Overcoming COVID-19: 5 Steps to Set up a Secure Remote Office in Calgary & Area
Given the current COVID-19 situation, almost all businesses have been forced to embrace remote work. It can be perplexing for business owners as well as employees who are used to working full-time in the regular office environment to suddenly operate from a remote office.
Any experienced IT company or an IT professional from your office will know that during remote work, the IT infrastructure gets decentralized to a great extent. Due to this, keeping data, networks, and systems secure from online threats can be challenging.
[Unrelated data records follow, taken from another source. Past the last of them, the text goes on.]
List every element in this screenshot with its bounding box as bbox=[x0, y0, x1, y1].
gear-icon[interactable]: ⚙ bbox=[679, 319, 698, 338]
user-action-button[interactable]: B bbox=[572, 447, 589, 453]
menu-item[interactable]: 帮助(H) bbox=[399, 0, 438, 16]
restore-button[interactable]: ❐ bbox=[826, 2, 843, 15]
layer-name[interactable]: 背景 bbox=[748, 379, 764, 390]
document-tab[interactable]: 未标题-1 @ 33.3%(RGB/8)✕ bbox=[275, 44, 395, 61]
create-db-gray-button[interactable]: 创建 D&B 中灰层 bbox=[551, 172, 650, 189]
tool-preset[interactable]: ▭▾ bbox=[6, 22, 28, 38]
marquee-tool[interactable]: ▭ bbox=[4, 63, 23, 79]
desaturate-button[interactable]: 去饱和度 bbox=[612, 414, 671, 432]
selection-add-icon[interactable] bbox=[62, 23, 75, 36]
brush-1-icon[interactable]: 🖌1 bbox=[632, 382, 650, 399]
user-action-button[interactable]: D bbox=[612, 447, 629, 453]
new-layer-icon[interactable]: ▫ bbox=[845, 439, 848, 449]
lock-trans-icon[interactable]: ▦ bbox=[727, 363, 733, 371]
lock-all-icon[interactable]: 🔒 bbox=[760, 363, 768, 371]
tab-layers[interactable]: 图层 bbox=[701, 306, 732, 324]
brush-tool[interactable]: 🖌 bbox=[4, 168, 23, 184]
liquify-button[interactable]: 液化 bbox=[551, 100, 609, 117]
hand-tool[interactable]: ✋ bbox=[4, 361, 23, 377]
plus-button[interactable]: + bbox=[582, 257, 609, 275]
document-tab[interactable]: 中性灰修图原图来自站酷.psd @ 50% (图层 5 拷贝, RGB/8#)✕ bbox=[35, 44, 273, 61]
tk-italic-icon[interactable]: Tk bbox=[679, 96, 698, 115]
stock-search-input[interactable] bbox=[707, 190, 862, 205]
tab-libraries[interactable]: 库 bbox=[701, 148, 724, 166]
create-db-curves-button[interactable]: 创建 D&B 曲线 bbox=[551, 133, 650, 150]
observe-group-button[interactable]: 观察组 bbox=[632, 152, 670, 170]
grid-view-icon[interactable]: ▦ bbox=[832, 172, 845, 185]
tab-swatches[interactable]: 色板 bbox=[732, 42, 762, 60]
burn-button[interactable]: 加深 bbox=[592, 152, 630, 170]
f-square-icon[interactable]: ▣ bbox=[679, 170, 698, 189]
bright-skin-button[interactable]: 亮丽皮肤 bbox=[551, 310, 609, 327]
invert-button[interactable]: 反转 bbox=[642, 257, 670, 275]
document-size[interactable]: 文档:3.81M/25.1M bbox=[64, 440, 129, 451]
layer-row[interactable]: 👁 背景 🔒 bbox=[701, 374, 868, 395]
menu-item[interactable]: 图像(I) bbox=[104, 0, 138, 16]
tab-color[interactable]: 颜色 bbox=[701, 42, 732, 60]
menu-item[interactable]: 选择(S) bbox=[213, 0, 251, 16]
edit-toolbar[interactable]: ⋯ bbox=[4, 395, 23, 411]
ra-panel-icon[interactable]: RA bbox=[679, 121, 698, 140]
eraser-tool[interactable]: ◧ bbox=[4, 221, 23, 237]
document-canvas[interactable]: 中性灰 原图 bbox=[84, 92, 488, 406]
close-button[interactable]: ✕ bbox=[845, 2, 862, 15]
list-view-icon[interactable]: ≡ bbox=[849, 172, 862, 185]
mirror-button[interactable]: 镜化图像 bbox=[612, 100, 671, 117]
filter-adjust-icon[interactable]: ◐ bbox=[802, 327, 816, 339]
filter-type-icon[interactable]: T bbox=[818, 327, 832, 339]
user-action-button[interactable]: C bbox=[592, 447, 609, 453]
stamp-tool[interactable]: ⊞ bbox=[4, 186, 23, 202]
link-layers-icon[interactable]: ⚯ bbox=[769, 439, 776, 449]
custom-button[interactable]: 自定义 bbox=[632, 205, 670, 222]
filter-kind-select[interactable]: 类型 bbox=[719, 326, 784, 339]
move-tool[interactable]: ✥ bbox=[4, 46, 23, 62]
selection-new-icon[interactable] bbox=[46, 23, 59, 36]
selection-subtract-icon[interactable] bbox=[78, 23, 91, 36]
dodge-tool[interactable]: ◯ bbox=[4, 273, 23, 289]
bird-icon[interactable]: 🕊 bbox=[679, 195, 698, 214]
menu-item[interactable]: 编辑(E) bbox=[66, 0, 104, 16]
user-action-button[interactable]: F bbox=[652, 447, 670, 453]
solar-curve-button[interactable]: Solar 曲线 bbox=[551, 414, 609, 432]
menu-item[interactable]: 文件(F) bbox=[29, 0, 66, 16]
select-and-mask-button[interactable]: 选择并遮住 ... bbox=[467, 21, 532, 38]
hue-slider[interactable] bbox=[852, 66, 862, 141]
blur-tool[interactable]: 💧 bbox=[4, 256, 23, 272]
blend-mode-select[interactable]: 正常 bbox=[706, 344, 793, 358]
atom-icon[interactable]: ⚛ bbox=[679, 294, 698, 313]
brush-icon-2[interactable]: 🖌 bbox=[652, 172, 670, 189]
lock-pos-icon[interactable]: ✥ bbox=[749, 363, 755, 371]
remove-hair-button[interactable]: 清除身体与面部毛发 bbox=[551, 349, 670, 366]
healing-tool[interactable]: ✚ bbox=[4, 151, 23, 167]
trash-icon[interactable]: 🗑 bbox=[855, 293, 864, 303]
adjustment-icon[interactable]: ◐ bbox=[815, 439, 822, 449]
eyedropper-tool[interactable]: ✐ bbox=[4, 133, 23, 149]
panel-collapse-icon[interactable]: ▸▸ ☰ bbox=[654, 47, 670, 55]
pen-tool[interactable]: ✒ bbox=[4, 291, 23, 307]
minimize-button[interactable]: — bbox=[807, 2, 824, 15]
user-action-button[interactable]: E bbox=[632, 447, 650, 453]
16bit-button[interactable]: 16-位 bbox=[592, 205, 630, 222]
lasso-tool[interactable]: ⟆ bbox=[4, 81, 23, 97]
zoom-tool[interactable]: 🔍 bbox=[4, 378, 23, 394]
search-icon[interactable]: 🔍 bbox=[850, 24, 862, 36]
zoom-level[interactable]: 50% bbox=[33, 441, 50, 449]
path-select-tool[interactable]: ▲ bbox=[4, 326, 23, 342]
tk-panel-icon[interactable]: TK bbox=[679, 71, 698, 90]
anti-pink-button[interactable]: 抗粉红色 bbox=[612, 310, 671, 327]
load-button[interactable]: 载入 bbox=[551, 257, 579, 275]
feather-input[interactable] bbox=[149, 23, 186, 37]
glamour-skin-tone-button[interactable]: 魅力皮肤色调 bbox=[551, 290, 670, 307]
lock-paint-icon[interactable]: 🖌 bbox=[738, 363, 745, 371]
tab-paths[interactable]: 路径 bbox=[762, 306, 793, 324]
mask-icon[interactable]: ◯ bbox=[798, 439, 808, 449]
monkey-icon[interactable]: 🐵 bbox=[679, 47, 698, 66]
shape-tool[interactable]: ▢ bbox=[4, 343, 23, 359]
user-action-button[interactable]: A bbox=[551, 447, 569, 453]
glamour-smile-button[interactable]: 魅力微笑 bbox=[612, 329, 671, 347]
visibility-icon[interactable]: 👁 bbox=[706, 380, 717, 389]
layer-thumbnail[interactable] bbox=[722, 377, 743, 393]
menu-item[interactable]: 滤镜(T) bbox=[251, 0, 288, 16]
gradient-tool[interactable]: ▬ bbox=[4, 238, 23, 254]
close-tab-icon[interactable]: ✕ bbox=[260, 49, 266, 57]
When crucial business data is leaked or lost, there can be severe financial, legal, and reputational repercussions.
However, you can spare yourself a lot of stress and chaos by taking conscious steps towards setting up and maintaining a secure ecosystem that supports remote work without hampering the productivity of your employees.
Here’s exactly what you need to do.
1. Secure Remote Users’ Devices
If you plan to provide your employees with computers for remote work, you will do well to be extra cautious beforehand.
It’s no secret that most virus, malware, and other types of malicious software make their way into systems through the Web and email. Hence, the likelihood of your networks getting infected and becoming the victim of security breaches plummets when you prohibit personal Web browsing and emailing by your employees on work computers and other devices.
To minimize the risk of malware attacks, it is best to install powerful security software as well as practice good computer hygiene by using only the latest versions of all applications (more on this later).
You should also ensure to install encryption software on your devices, which will prevent unauthorized users from accessing any data on them, should they be lost. It also makes good sense to use remote-wipe apps on your devices so you can delete data from anywhere if the devices are lost permanently.
2. Harness the Cloud
It becomes possible and easy for employees to work from any location with the help of cloud and web-based applications. As far as data security is concerned, experienced cloud service providers are usually well-equipped to address every possible concern.
Cloud migration is a huge endeavor and requires expertise to proceed smoothly and securely. It may be best to entrust this job to a provider of Managed IT services in Calgary, AB.
Speaking of cloud security, it is important that your employees and IT administrator use strong passwords to secure all their accounts. All passwords should be unique, i.e. different passwords should be used for different applications or sites.
Some applications offer two-factor authentication (or 2FA), which adds an additional layer of security to your accounts. 2FA is a great way to minimize the risk of cyberattacks and breaches on online or cloud-based accounts and/or networks.
3. Set up VPNs
VPNs (or Virtual Private Networks) can be used with private or public Wi-Fi connections to ensure that the data being transmitted over them is encrypted, thereby protecting its integrity.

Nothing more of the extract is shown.